For each protectionism and celebration, media content material is commonly approached as particular person merchandise, and these are sometimes explored in isolation. For instance, you is perhaps concerned in a dialogue a few explicit scene in a film the place chances are you’ll speak concerning the dialogue between the characters or the lighting or sound results. Whereas that’s vital, it shouldn’t be your complete dialog. Vital media literacy will ask you to consider how that scene suits into the film as a complete. It’s going to additionally ask the way you accessed that film (did you watch it in a movie show? on a streaming service? on a specific machine?). CML will even ask you to consider when the film was initially launched, which can embody a dialogue of present occasions. CML will ask who wrote, produced, and distributed the film—and, by extension, may ask what else these individuals and manufacturing corporations had written, produced, and distributed. CML, due to this fact, fills within the gaps in illustration.
As you possibly can see from all these questions, CML is inquiry-based. What we do in CML is ask a lot of questions on our media use. We ask questions on many matters, together with gender, race, class, and sexuality. Most significantly, we ask questions on energy: Who has it and what they do with it, in addition to who doesn’t have it and why not. That’s one motive why we ask questions on possession, manufacturing, and distribution: as a result of that’s the place a lot of the ability of media originates.
One of many many inquiries that CML urges us to take up entails analyzing stereotypes, that are overgeneralizations or fastened beliefs a few sure group. These embody xenophobic stereotypes, such because the “Arab terrorist”; sexist ones, such because the “dumb blonde woman”; and racist ones, such because the “Black felony,” to call a couple of apparent examples. The modern use of this time period tracks again to Walter Lippmann, a large of twentieth-century journalism and a pioneer of up to date media research. Taking a look at stereotypes critically may also help us notice how media form our notion of others and the of the world.

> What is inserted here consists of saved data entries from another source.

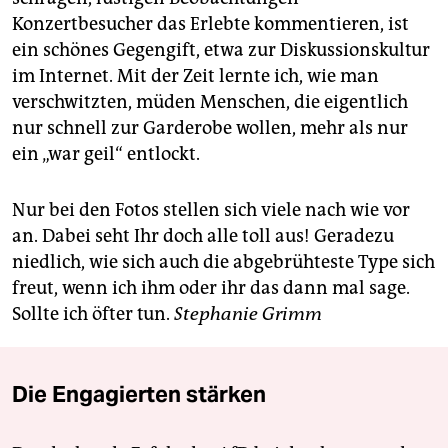
Konzertbesucher das Erlebte kommentieren, ist
ein schönes Gegengift, etwa zur Diskussionskultur
im Internet. Mit der Zeit lernte ich, wie man
verschwitzten, müden Menschen, die eigentlich
nur schnell zur Garderobe wollen, mehr als nur
ein „war geil“ entlockt.
Nur bei den Fotos stellen sich viele nach wie vor
an. Dabei seht Ihr doch alle toll aus! Geradezu
niedlich, wie sich auch die abgebrühteste Type sich
freut, wenn ich ihm oder ihr das dann mal sage.
Sollte ich öfter tun.
Stephanie Grimm
Die Engagierten stärken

Contemplate the next questions.
- What kinds of stereotypes have you ever encountered, on-line or in actual life?
- Are there any stereotypes that have an effect on you as an in particular person?
- Are you able to consider any stereotypes which might be useful or optimistic?
- Whom do these stereotypes profit?
- Who do you assume is in command of producing these messages?
- How do you assume the messages find yourself taking a lot house on-line?
CML is a liberatory strategy to creating sense of the world. CML seeks to equip individuals with the instruments to be impartial media customers, free from oppression or restrictions by others. We acknowledge that misinformation, disinformation, stereotypes, and problematic representations exist, however as media customers we do not have to just accept or internalize them. As an alternative, we will expose, query, and oppose them.